Federal Elections Commission Chair Ellen Weintraub called out President Donald Trump on Monday for making repeated and unfounded claims about rampant nationwide voter fraud.
"Facts matter," Weintraub said in a Monday morning interview with CNN's New Day, after anchor John Berman read a letter she had written to Trump, asking him to refrain from repeating baseless claims about voter fraud. "People need to be able to believe what their leaders tell them."
"There is no evidence of rampant voter fraud in 2016, or really in any previous election. People have studied this. Academics have studied this. Lawyers have studied this. The government has studied this. Democrats have studied this.

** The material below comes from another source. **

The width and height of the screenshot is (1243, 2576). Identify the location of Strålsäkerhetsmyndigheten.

Republicans have studied this, and no one can find any evidence of rampant voter fraud either historically or particularly in the 2016 election," Weintraub explained.
"There is no evidence of rampant voter fraud in 2016," says FEC chair Ellen Weintraub. "To be suggesting to people that if the candidate they choose doesn't win, that it's because of fraud, that undermines our democracy."https://t.co/ACJVwMUV7u pic.twitter.com/9eXaEB6NZm
— New Day (@NewDay) August 19, 2019
Continuing, she argued that Trump's efforts to "put out information that has no proof, has no evidence behind it, it is ... damaging to our Democracy." Weintraub said that the false claims would cause "people to lose faith" and to "question the results" of elections.

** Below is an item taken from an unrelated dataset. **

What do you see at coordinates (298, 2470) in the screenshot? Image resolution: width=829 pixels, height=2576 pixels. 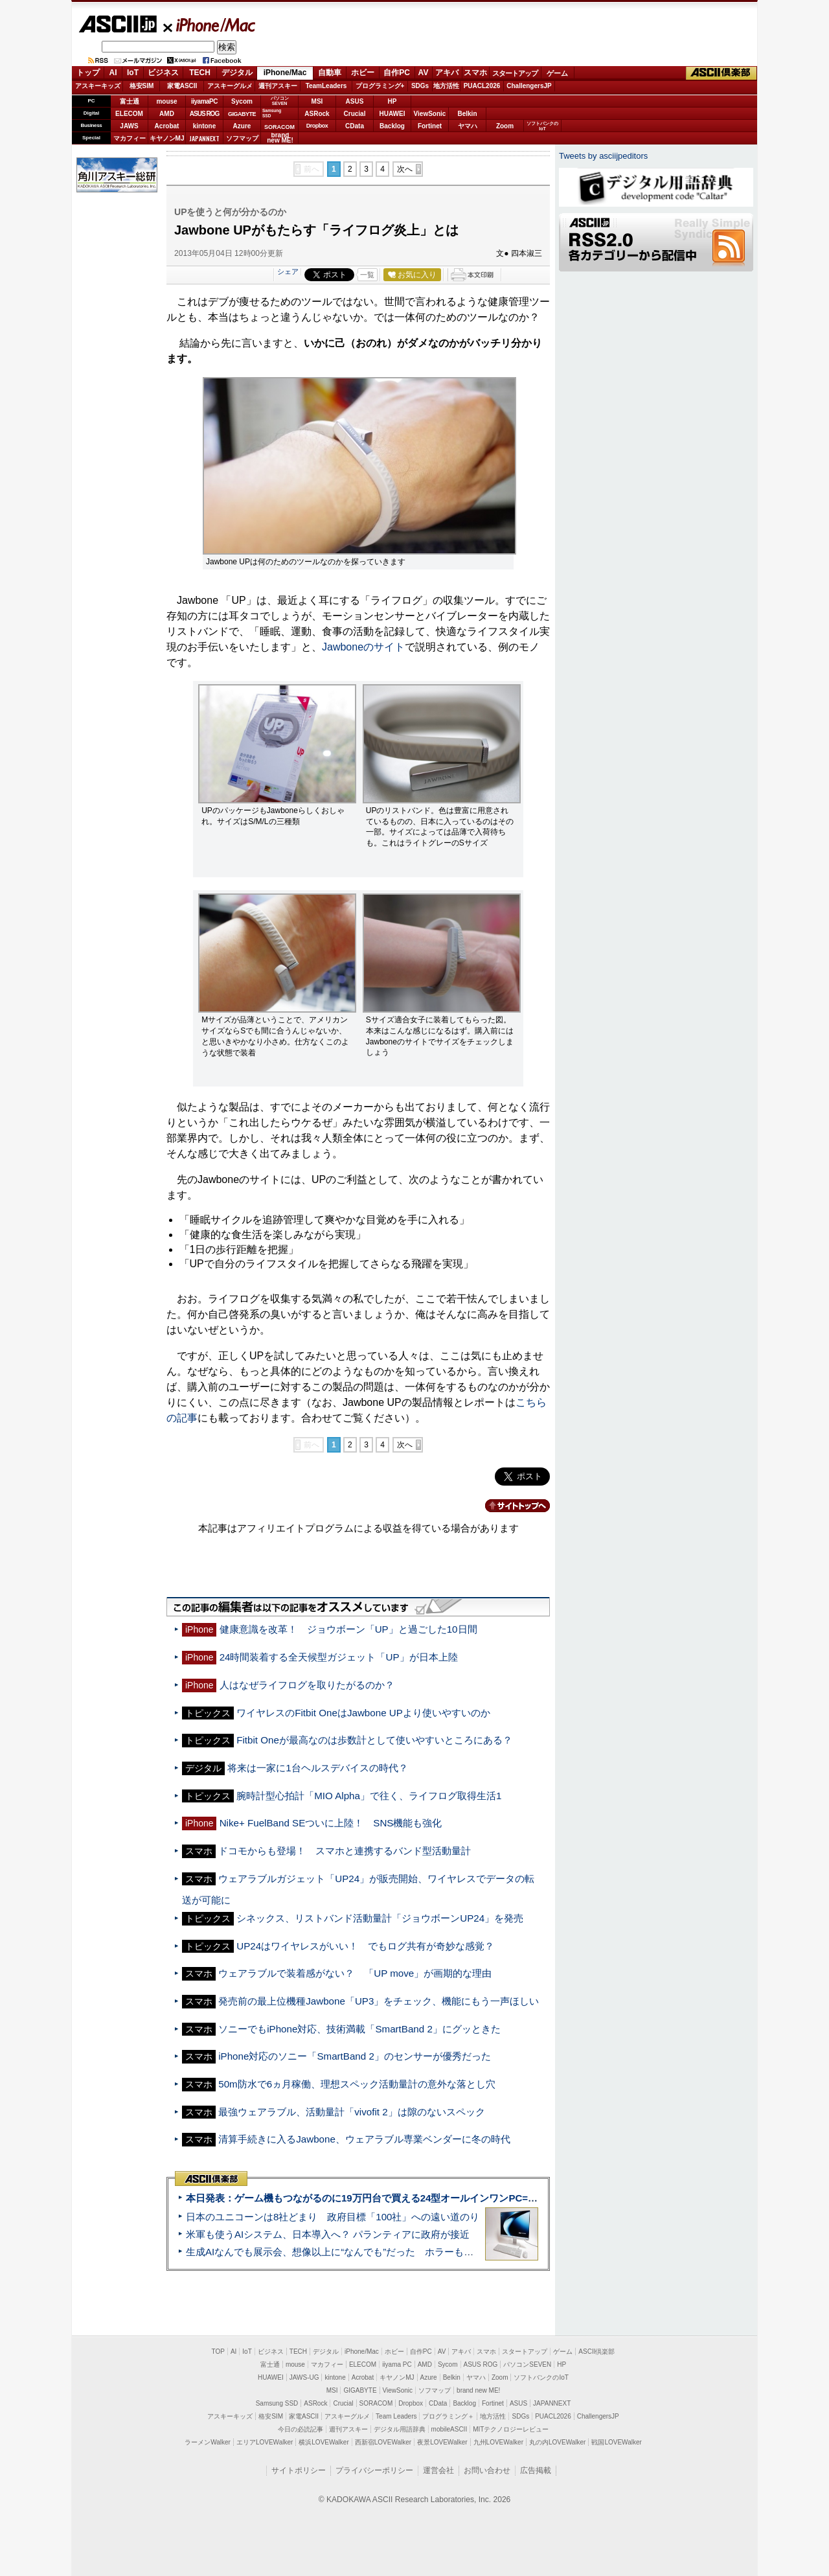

"To be suggesting to people that if the candidate they choose doesn't win, that it's because of fraud, that undermines our democracy," she added.
Trump has repeatedly touted conspiracy theories and claimed that he only lost the popular vote to his 2016 presidential opponent, former Secretary of State Hillary Clinton, due to "rampant voter fraud." Although Trump lost the popular vote by nearly 3 million votes, he won more states than Clinton and a significant majority of the electoral college.

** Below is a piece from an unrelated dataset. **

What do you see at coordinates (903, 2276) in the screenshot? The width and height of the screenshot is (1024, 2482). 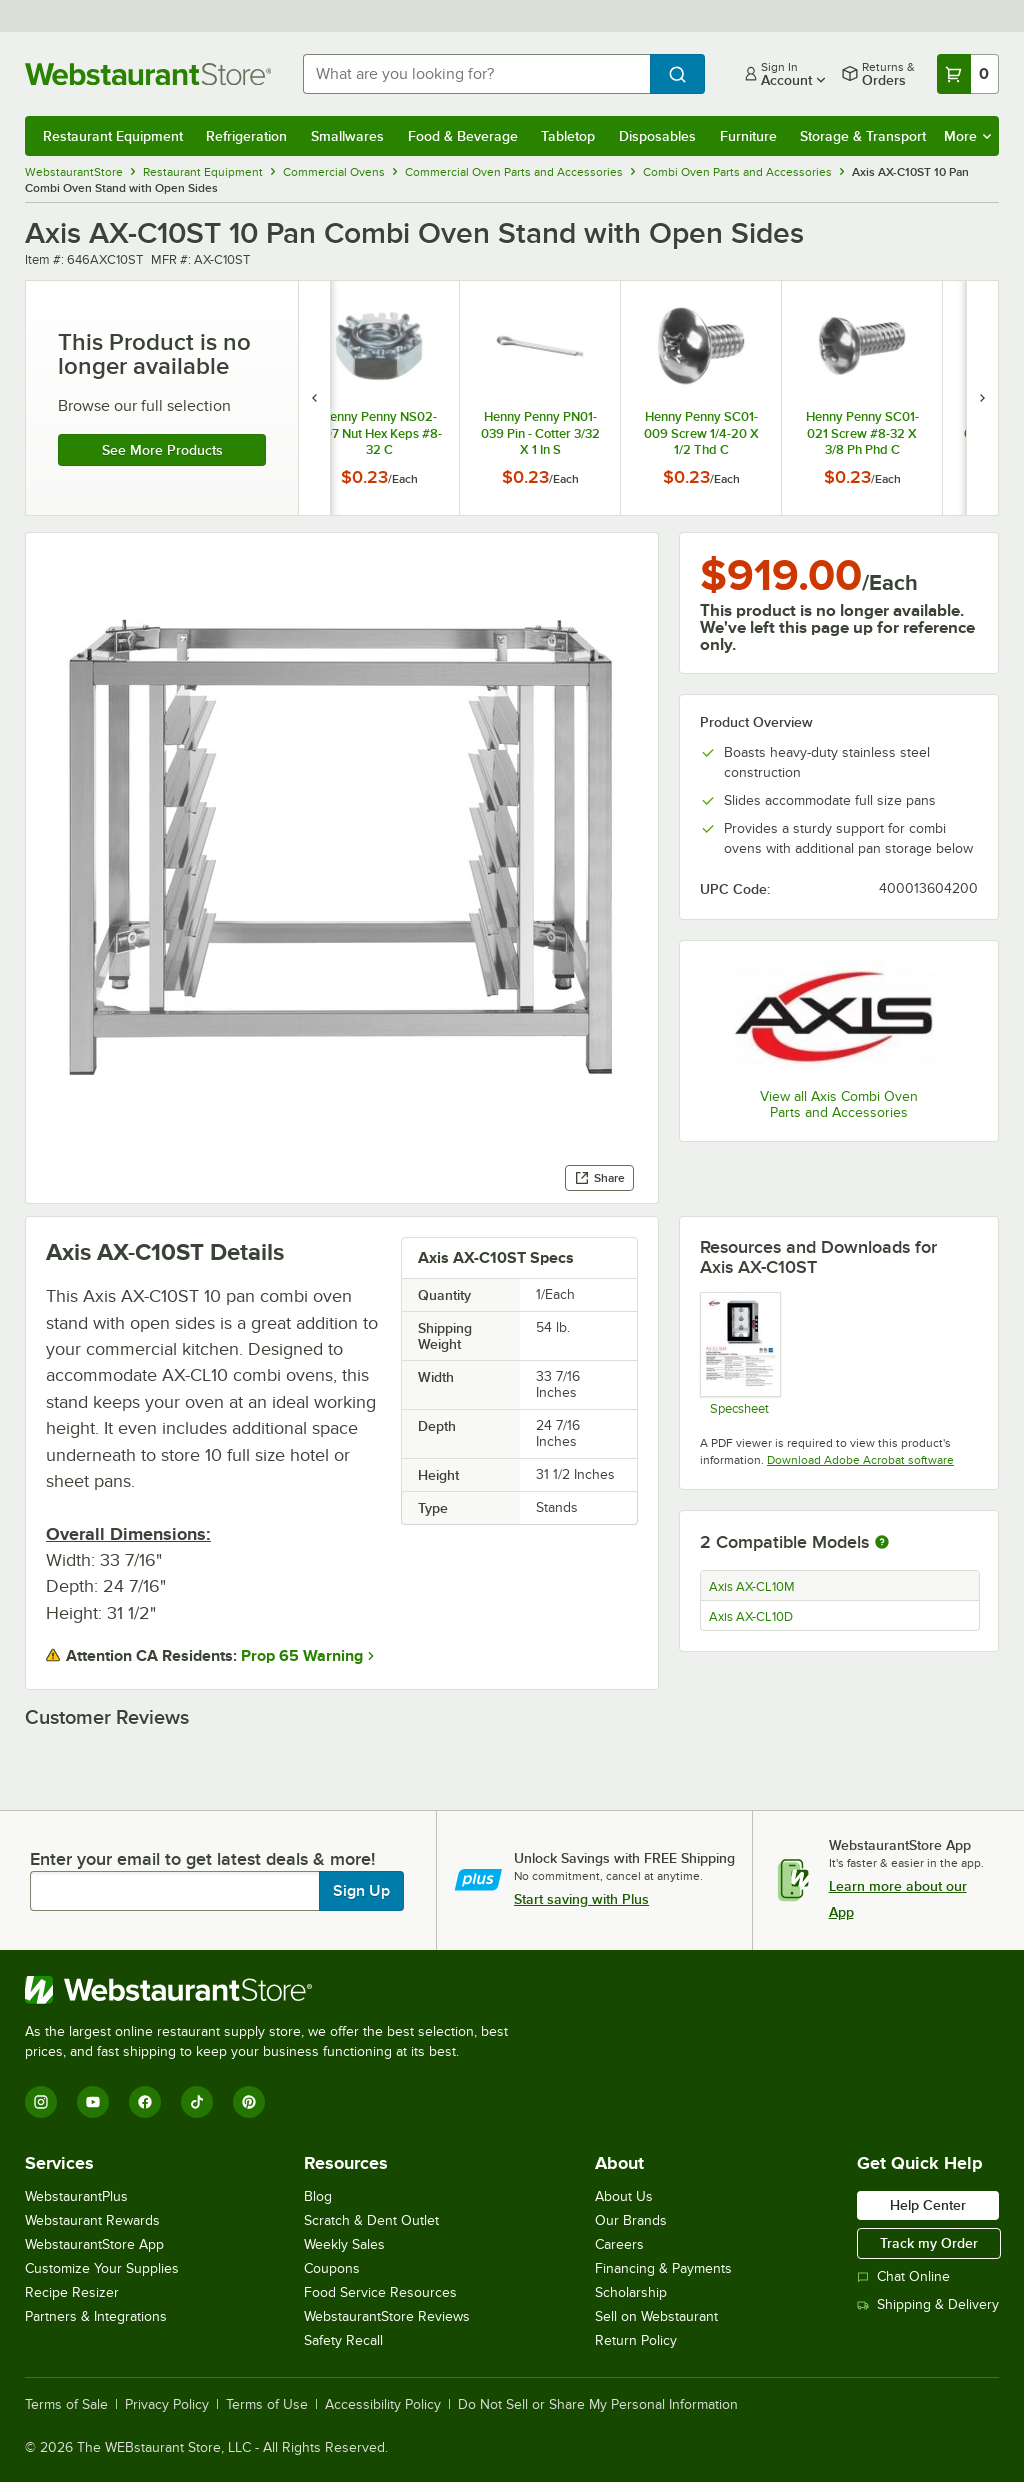 I see `Chat Online` at bounding box center [903, 2276].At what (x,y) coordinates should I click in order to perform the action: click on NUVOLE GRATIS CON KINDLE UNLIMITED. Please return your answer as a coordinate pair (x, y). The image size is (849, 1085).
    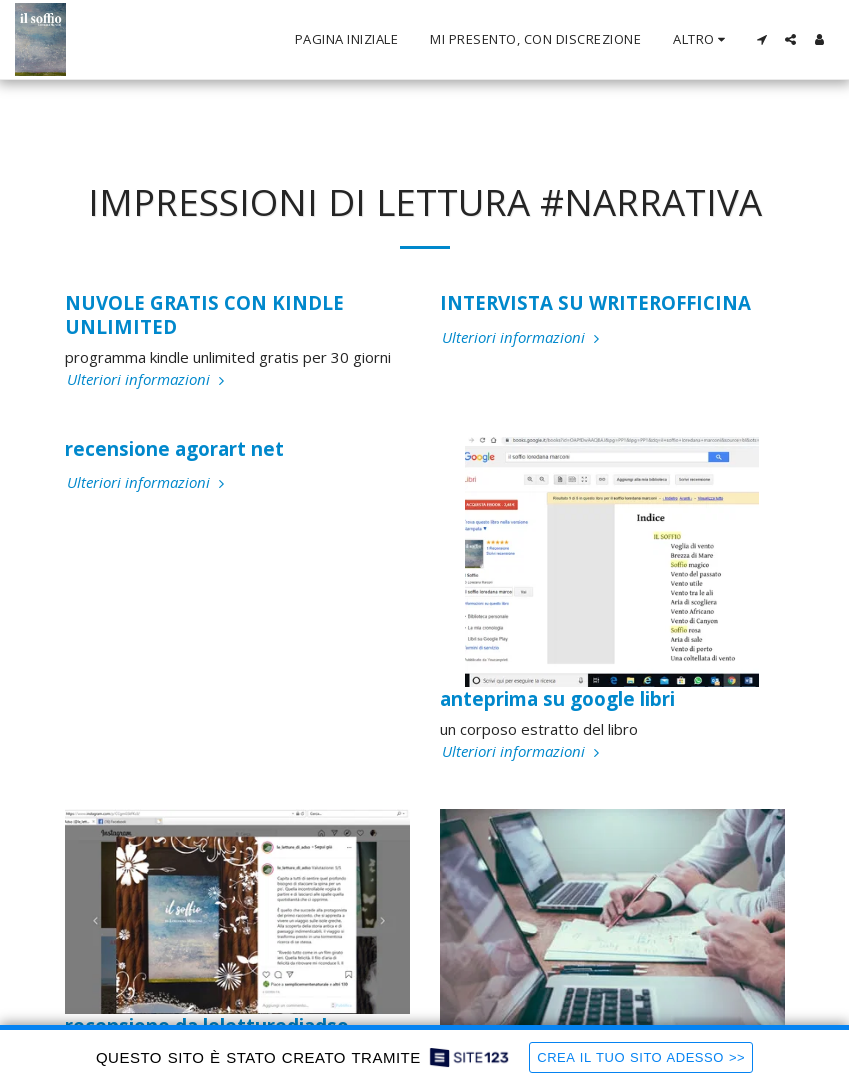
    Looking at the image, I should click on (204, 314).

Last Thursday, ahead of a reelection campaign in New Hampshire, Trump again repeated baseless accusations of voter fraud. "New Hampshire should have been won last time [by me], except we had a lot of people come in at the last moment, which was a rather strange situation," the president said, the Concord Monitor reported. "Thousands and thousands of people coming in from locations unknown. But I knew where their location was."

Vice President Mike Pence and Republican Kris Kobach, who was then the Secretary of State of Kansas, led a voter fraud panel, which was set up in 2017, to investigate Trump's concerns. The president abruptly ended the panel's work in January of 2018, without any notable findings.
"Putting rhetoric aside to look at the facts makes clear that fraud by voters at the polls is vanishingly rare, and does not happen on a scale even close to that necessary to 'rig' an election," a 2017 report by the Brennan Center for Justice and New York University pointed out. As the Brennan Center's report highlighted, in depth analysis by The Washington Post found that between 2000 and 2014 there were only 31 credible instances of voter fraud out of more than 1 billion ballots that were cast.